The Fund will invest more than 25% of its assets in Participation Certificates
purchased from banks in New York Municipal Obligations, including industrial
revenue bonds.
Although the Fund will attempt to invest 100% of its total assets in Municipal
Obligations and Participation Certificates, the Fund reserves the right to
invest up to 20% of its total assets in taxable securities, the interest income
on which is subject to Federal, state and local income tax. Included in the same
20% of total assets in taxable securities, the Fund may also purchase securities
and Participation Certificates whose interest income may be subject to the
Federal alternative minimum tax.
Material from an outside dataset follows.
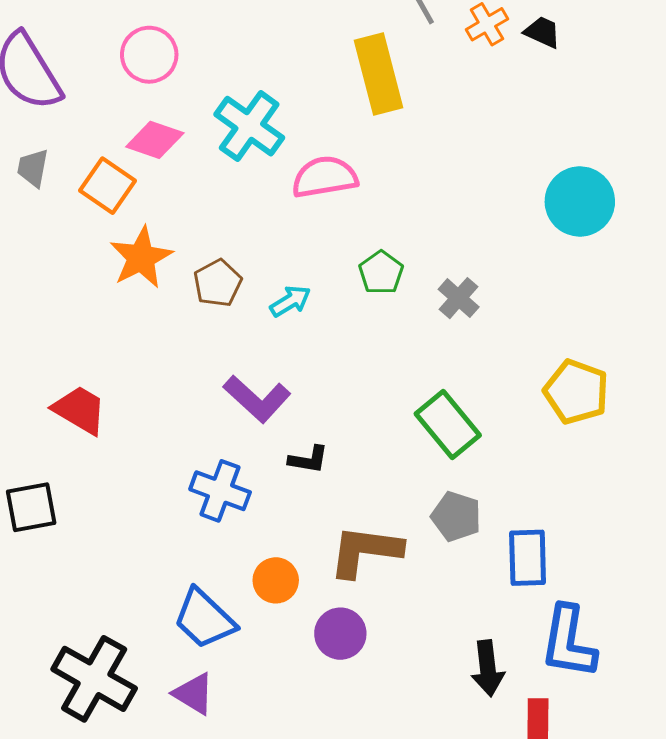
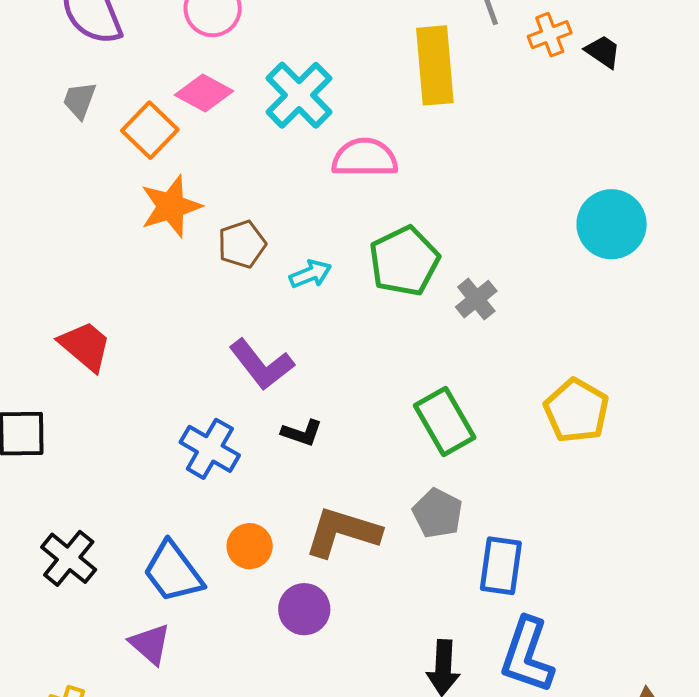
green pentagon: (381, 273) -> (404, 261), size x1.6
black cross: (94, 679) -> (69, 558), moved, size x0.7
The kinds of taxable securities in which the
Fund may invest are limited to short-term, fixed income securities as more fully
described in "Taxable Securities" in the Statement of Additional Information.
To the extent suitable New York Municipal Obligations and Territorial Municipal
Obligations are not available for investment by the Fund, the Fund may purchase
Municipal Obligations issued by other states, their agencies and
instrumentalities. The dividends these investors will be designated by the Fund
as derived from interest income that will be, in the opinion of bond counsel to
the issuer at the date of issuance, exempt from regular Federal income tax, but
will be subject to New York income tax.
The Fund will invest at least 65% of its total assets in New York Municipal
Obligations, although the exact amount may vary from time to time. As a
temporary defensive measure the Fund may, from time to time, invest in
securities that are inconsistent with its principal investment strategies in an
attempt to respond to adverse market, economic, political or other conditions as
determined by the Fund's investment adviser. Such a temporary defensive position
may cause the Fund to not achieve its investment objectives.
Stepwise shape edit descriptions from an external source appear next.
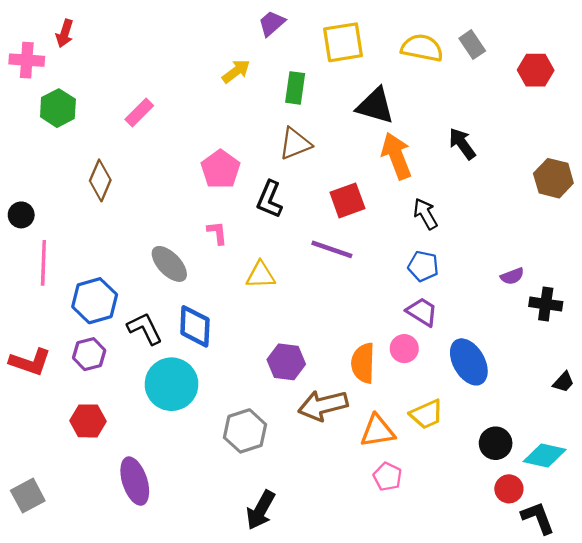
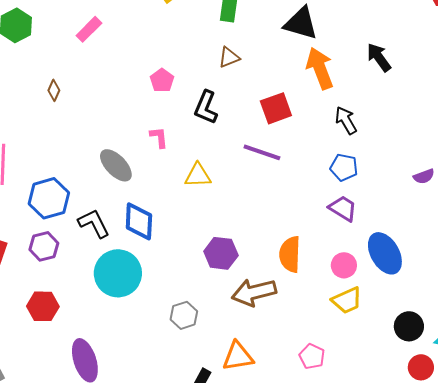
brown triangle: (295, 144) -> (229, 57), size x0.7
pink pentagon: (220, 169) -> (162, 80), size x0.7
brown diamond: (100, 180) -> (54, 90), size x0.6
pink circle: (404, 349) -> (344, 265), moved
gray hexagon: (245, 431) -> (184, 315), size x0.7
orange triangle: (378, 431) -> (238, 356), moved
With respect to 75% of its total assets, the Fund shall invest not more than 5%
of its total assets in Municipal Obligations or Participation Certificates
issued by a single issuer. The Fund shall not invest more than 5% of its total
assets in Municipal Securities or Participation Certificates issued by a single
issuer unless the Municipal Obligations are of the highest quality.
With respect to 75% of its total assets, the Fund shall invest not more than 10%
of its total assets in Municipal Obligations or Participation Certificates
backed by a demand feature or guarantee from the same institution.
The Fund's investments may also include "when-issued" Municipal Obligations and
stand-by commitments.
6
<PAGE>
The Fund's investment manager considers the following factors when buying and
selling securities for the portfolio: (i) availability of cash, (ii) redemption
requests, (iii) yield management, and (iv) credit management.
In order to maintain a share price of $1.00, the Fund must comply with certain
industry regulations. The Fund will only invest in securities that are
denominated in United States dollars. Other requirements pertain to the maturity
and credit quality of the securities in which the Fund may invest. The Fund will
only invest in securities that have or are deemed to have a remaining maturity
of 397 days or less. Also, the average maturity for all securities contained in
the Fund, on a dollar-weighted basis, will be 90 days or less.
The Fund will only invest in either securities that have been rated (or whose
issuers have been rated) in the highest short-term rating category by nationally
recognized statistical rating organizations, or are unrated securities but that
have been determined by the Fund's Board of Directors to be of comparable
quality.
Subsequent to its purchase by the Fund, the quality of an investment may cease
to be rated or its rating may be reduced below the minimum required for purchase
by the Fund. If this occurs, the Board of Directors of the Fund shall reassess
the security's credit risks and shall take such action as it determines is in
the best interest of the Fund and its shareholders. Reassessment is not
required, however, if the security is disposed of or matures within five
business days of the Manager becoming aware of the new rating and provided
further that the Board of Directors is subsequently notified of the Manager's
actions.
For a more detailed description of (i) the securities that the Fund will invest
in, (ii) fundamental investment restrictions, and (iii) industry regulations
governing credit quality and maturity, please refer to the Statement of
Additional Information.
Risks
The Fund complies with industry-standard requirements on the quality, maturity
and diversification of its investments, which are designed to help maintain a
$1.00 share price. A significant change in interest rates or a default on the
Fund's investments could cause its share price (and the value of your
investment) to change.
By investing in liquid, short-term, high quality investments that have high
quality credit support from banks, insurance companies or other financial
institutions (i.e. Participation Certificates and other variable rate demand
instruments), the Fund's management believes that it can protect the Fund
against credit risks that may exist on long-term Municipal Obligations. The Fund
may still be exposed to the credit risk of the institution providing the
investment. Changes in the credit quality of the provider could affect the value
of the security and your investment in the Fund.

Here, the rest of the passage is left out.